Perhaps it is less so now, but when I was a first year economics student there was the inevitable lectures and seminars on the nature of economics. What we students were supposed to understand was that economics was a value free subject, a subject whose analyses were not skewed by individual value judgements. The techniques employed by economists offered an objective means for finding solutions to problems not influenced by ideology. In theory economists can offer objective impartial advice to both right of centre and left of centre politicians. Their arguments for example, against legislation to protect workers incomes is not part of a centre right ideology but based on sound economic analysis economists would state. Governments that set artificially high wages are more likely to cause distress by creating unemployment which adds to the misery of the working classes. Most famously demonstrated in Samuelson’s case of the New York tailors who secured legislation to guarantee high wages only to see their jobs disappear to the low wage tailors in Puerto Rico. This can be demonstrated by through the use of marginal revenue product analysis, which is a rational non ideological truth.
However this claim to value neutrality is fallacious as a very strange value laden ideology has been smuggled in through the back door. Underpinning much economic analysis is a simplistic social Darwinism. Darwin states only the fittest survive in the evolutionary struggle and in economics theory only the strongest business best adapted to the market survive. The theory of ‘creative destruction’ whereby only the strongest businesses survive after a period of intense struggle in the competitive market is nothing other than social Darwinism. The pain and suffering caused to humanity by pursuit social Darwinism theories are irrelevant; they are of one mind with the eugenicists such as Chamberlain, who saw the pain of eliminating the undesirable human elements as a price worth paying to save the human race. Yet coexisting with this social Darwinism is a strange Panglossian optimism, which believes that the free market economics and society is the most perfect of all possible societies. These advocates of free market economics believe that like some latter day Leibinz (who believes a good God was incapable of creating a less than perfect world), the market economy is incapable of delivering nothing less than the perfect world
When stated in its barest and simplest form the fundamentals of economics seem just plain silly. Yet as critical thinking is absent in the study of economics, as most economics faculties operate like some latter day religious cult. They reveal step by step the received truths of economics and students become acolytes who preach the received truths to unbelievers. To prevent being swallowed up in this nonsense it is necessary to achieve some distancing from the subject; another perspective that enables you to separate the economic ‘wheat’ from the economic ‘chaff’. What economists need is an ethical standpoint that enabling them to distance themselves from the subject, taking a more objective standpoint.

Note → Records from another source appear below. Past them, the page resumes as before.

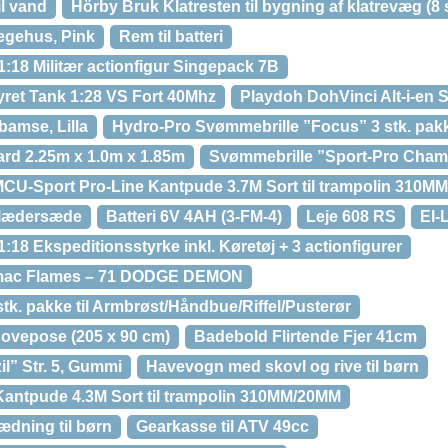
il vand
Hörby Bruk Klatresten til bygning af klatrevæg (8 s
egehus, Pink
Rem til batteri
:18 Militær actionfigur Singepack 7B
yret Tank 1:28 VS Fort 40Mhz
Playdoh DohVinci Alt-i-en 
bamse, Lilla
Hydro-Pro Svømmebrille ”Focus” 3 stk. pakke
ard 2.25m x 1.0m x 1.85m
Svømmebrille ”Sport-Pro Champ
CU-Sport Pro-Line Kantpude 3.7M Sort til trampolin 310M
/lædersæde
Batteri 6V 4AH (3-FM-4)
Leje 608 RS
El-
18 Ekspeditionsstyrke inkl. Køretøj + 3 actionfigurer
mac Flames – 71 DODGE DEMON
stk. pakke til Armbrøst/Håndbue/Riffel/Pusterør
Sovepose (205 x 90 cm)
Badebold Flirtende Fjer 41cm
l” Str. 5, Gummi
Havevogn med skovl og rive til børn
antpude 4.3M Sort til trampolin 310MM/20MM
dning til børn
Gearkasse til ATV 49cc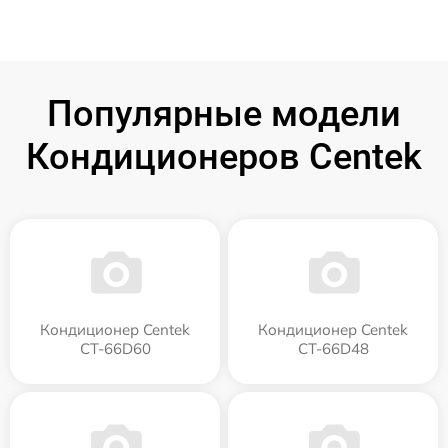
Популярные модели
Кондиционеров Centek
Кондиционер Centek
Кондиционер Centek
CT-66D60
CT-66D48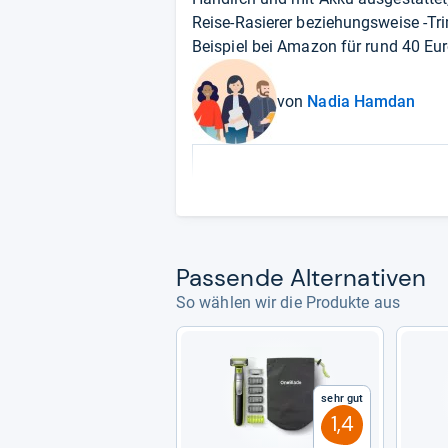
Reise-Rasierer beziehungsweise -Tri
Beispiel bei
Amazon
für rund 40 Eur
von
Nadia Hamdan
Pas­sende Alter­na­ti­ven
So wählen wir die Produkte aus
Sehr gut
1,4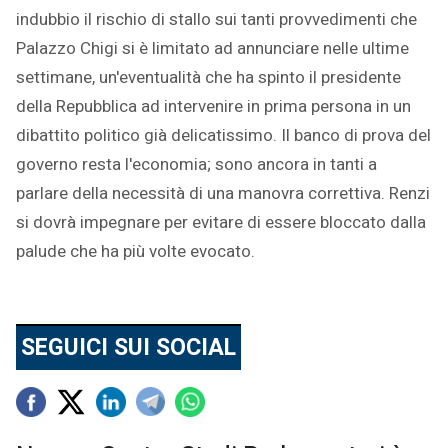
indubbio il rischio di stallo sui tanti provvedimenti che
Palazzo Chigi si è limitato ad annunciare nelle ultime
settimane, un'eventualità che ha spinto il presidente
della Repubblica ad intervenire in prima persona in un
dibattito politico già delicatissimo. Il banco di prova del
governo resta l'economia; sono ancora in tanti a
parlare della necessità di una manovra correttiva. Renzi
si dovrà impegnare per evitare di essere bloccato dalla
palude che ha più volte evocato.
SEGUICI SUI SOCIAL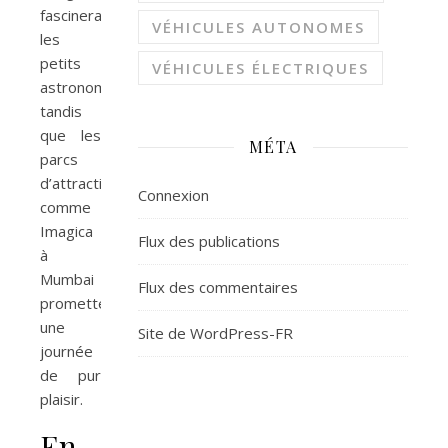
fascinera
VÉHICULES AUTONOMES
les
petits
VÉHICULES ÉLECTRIQUES
astronome,
tandis
que les
MÉTA
parcs
d’attractions
Connexion
comme
Imagica
Flux des publications
à
Mumbai
Flux des commentaires
promettent
une
Site de WordPress-FR
journée
de pur
plaisir.
En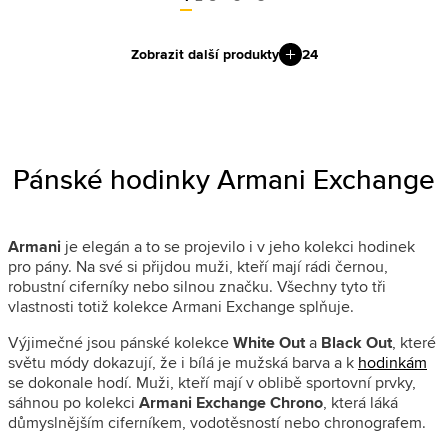
Zobrazit další produkty
24
Pánské hodinky Armani Exchange
Armani
je elegán a to se projevilo i v jeho kolekci hodinek
pro pány. Na své si přijdou muži, kteří mají rádi černou,
robustní ciferníky nebo silnou značku. Všechny tyto tři
vlastnosti totiž kolekce Armani Exchange splňuje.
Výjimečné jsou pánské kolekce
White Out
a
Black Out
, které
světu módy dokazují, že i bílá je mužská barva a k
hodinkám
se dokonale hodí. Muži, kteří mají v oblibě sportovní prvky,
sáhnou po kolekci
Armani Exchange Chrono
, která láká
důmyslnějším ciferníkem, vodotěsností nebo chronografem.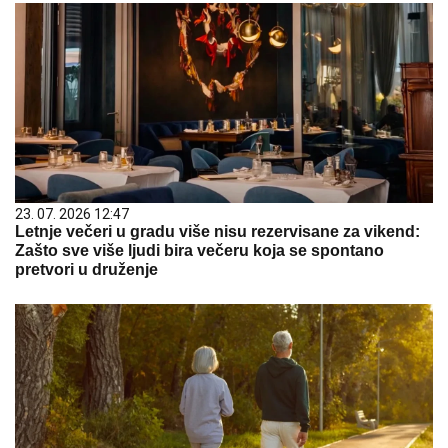
23. 07. 2026 12:47
Letnje večeri u gradu više nisu rezervisane za vikend:
Zašto sve više ljudi bira večeru koja se spontano
pretvori u druženje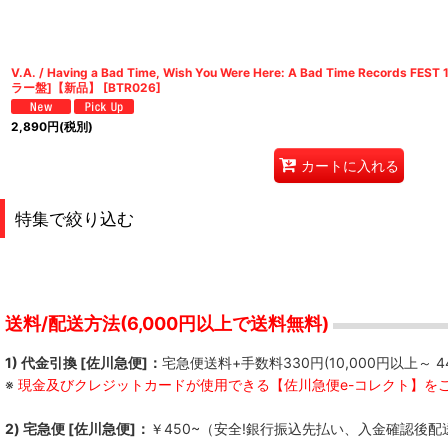
V.A. / Having a Bad Time, Wish You Were Here: A Bad Time Records
ラー盤]【新品】
[
BTR026
]
2,890
円
(税別)
カートに入れる
特集で絞り込む
S.M.N.
FREE KICK
送料/配送方法(6,000円以上で送料無料)
Not So Hard Work
1) 代金引換 [佐川急便]：
宅急便送料+手数料330円(10,000円以上～ 4
※
現金及びクレジットカードが使用できる【佐川急便e-コレクト】を
QUICKDEAD
2) 宅急便 [佐川急便]：
￥450~（安全!銀行振込先払い、入金確認後配
Kill Lincoln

Christianity has enabled me to distance myself from the subject. It has imbued me with a healthy scepticism towards the follies of trending intellectuals. However my Christianity is not of the usual form. Fortunately the Anglican Church has a tradition of tolerating heretics such as myself.
The starting point for my personal philosophy is two fold. A childhood immersed in the Anglican theology, I was a choirboy at St. Peter’s church and a study of theology at York St. John when I was made redundant in my fifties. This has I think given me two perspectives on Christianity, the child like vision of God as a loving father of his children and a more reflective understanding of a sixty year old negative theologian. I think that despite my sophisticated theological training in times of crisis I tend to revert to my child like faith for consolation. It was perhaps my child like faith that enabled me to hang on to my sense of there being a truth, even though scepticism dominated my philosophy classes a scepticism which repeatedly demonstrated how fallacious were my most cherished longest beliefs.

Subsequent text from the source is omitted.